▸ **WORK INSTRUCTION**:
In the entries below, count the lines that hold the string "tanggal" and state only that count.

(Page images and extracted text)
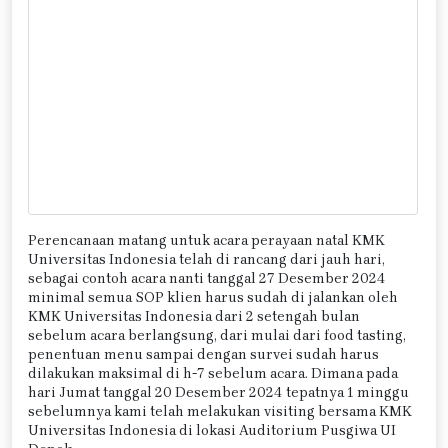
Perencanaan matang untuk acara perayaan natal KMK
Universitas Indonesia telah di rancang dari jauh hari,
sebagai contoh acara nanti tanggal 27 Desember 2024
minimal semua SOP klien harus sudah di jalankan oleh
KMK Universitas Indonesia dari 2 setengah bulan
sebelum acara berlangsung, dari mulai dari food tasting,
penentuan menu sampai dengan survei sudah harus
dilakukan maksimal di h-7 sebelum acara. Dimana pada
hari Jumat tanggal 20 Desember 2024 tepatnya 1 minggu
sebelumnya kami telah melakukan visiting bersama KMK
Universitas Indonesia di lokasi Auditorium Pusgiwa UI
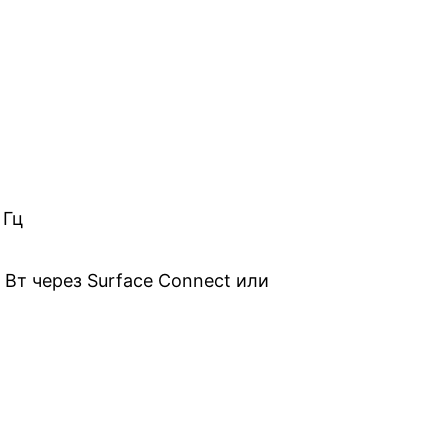
 Гц
т через Surface Connect или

▸ **ANSWER TO THE PROBLEM**:
2